MCRO23 Jun 2011 13:37
Micro Focus misses lowered profit target
Date: Thursday 23 Jun 2011
LONDON (ShareCast) - Bidders contemplating making an offer for legacy software specialist Micro Focus have not been put off the idea, despite the company's underlying earnings coming in below the guidance range issued at the time of the company's February profits warning.
Adjusted earnings before interest, tax, depreciation and amortisation (EBITDA) fell to $158.7m in the year to 30 April, down 8.4% from the $173.3m achieved the year before. The group had indicated in February that underlying earnings would be in a range running from $159m to $167m.
Stripping out net exceptional charges of $14.5m (2010: $45.1m) arising from major restructuring and property rationalisation, adjusted EBITDA improved to $144.2m from $128.2m the year before, in line with company guidance of a figure somewhere between $141m and $153m.
Reported revenue was also on target, albeit towards the lower end of the group's indicated range of $432m to $442m. Turnover edged up 0.8% to $436.1m from $432.6m the year before.
Net debt narrowed to $14.9m from $68.2m, despite the company spending $42m on buying back its shares.
The group, which lost its chief executive, Nigel Clifford, in April after he spent just 11 months in the hot seat, said discussions are still in progress with "a number of potential offerors in relation to a variety of possible structures".
"This has been a disappointing year for Micro Focus," admitted executive chairman, Kevin Loosemore. "The reported results are significantly below management's expectations at the beginning of the year. Our failure to execute in line with agreed plans has resulted in two profit warnings and a further change in executive management," Loosemore noted.
Consultancy has been a loss making revenue stream during 2011, and the group is fighting shy of taking on these types of projects in future, which may lead to a reduction in the consultancy revenue stream.

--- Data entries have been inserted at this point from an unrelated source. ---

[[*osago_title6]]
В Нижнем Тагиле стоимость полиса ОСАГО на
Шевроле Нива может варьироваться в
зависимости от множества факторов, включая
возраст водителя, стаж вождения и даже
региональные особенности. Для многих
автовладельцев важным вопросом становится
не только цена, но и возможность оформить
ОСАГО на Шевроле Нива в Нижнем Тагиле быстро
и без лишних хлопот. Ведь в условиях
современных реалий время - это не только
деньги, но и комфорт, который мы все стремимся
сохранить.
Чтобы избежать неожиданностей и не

As such, overall sales are expected to decline, at least in the near term.
"In this context, we are taking the necessary steps to protect our margins through a clear focus on profitability throughout the group," Loosemore said.

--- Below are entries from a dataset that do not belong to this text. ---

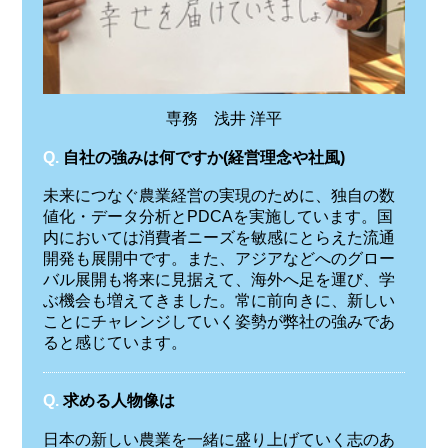
専務 浅井 洋平
Q.
自社の強みは何ですか(経営理念や社風)
未来につなぐ農業経営の実現のために、独自の数
値化・データ分析とPDCAを実施しています。国
内においては消費者ニーズを敏感にとらえた流通
開発も展開中です。また、アジアなどへのグロー
バル展開も将来に見据えて、海外へ足を運び、学
ぶ機会も増えてきました。常に前向きに、新しい
ことにチャレンジしていく姿勢が弊社の強みであ
ると感じています。
Q.
求める人物像は
日本の新しい農業を一緒に盛り上げていく志のあ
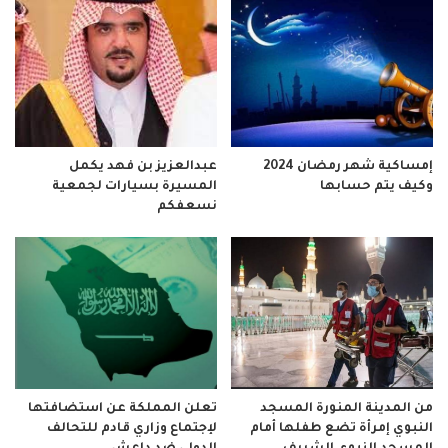
إمساكية شهر رمضان 2024
عبدالعزيز بن فهد يكمل
وكيف يتم حسابها
المسيرة بسيارات لجمعية
نسعفكم
من المدينة المنورة المسجد
تعلن المملكة عن استضافتها
النبوي إمرأة تضع طفلها أمام
لإجتماع وزاري قادم للتحالف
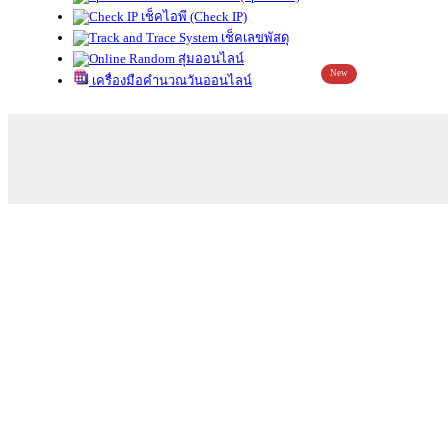
เช็คไอพี (Check IP)
เช็คเลขพัสดุ
สุ่มออนไลน์
New
เครื่องมือคำนวณวันออนไลน์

Signalling confidence in the future, however, the board has recommended a maintained final dividend of 16.2 cents, which means the full-year pay-out will be 23.4 cents, up 7.3% from the previous year's dividend of 21.8 cents.
"In order to achieve a similar level of revenue in the year to 30 April 2012 we will need to grow like for like licence fee revenue against a backdrop of a 15.2% decline this year, in order to offset the anticipated decline in maintenance fee revenue and maintain consultancy fee revenue at the same level," Loosemore stated.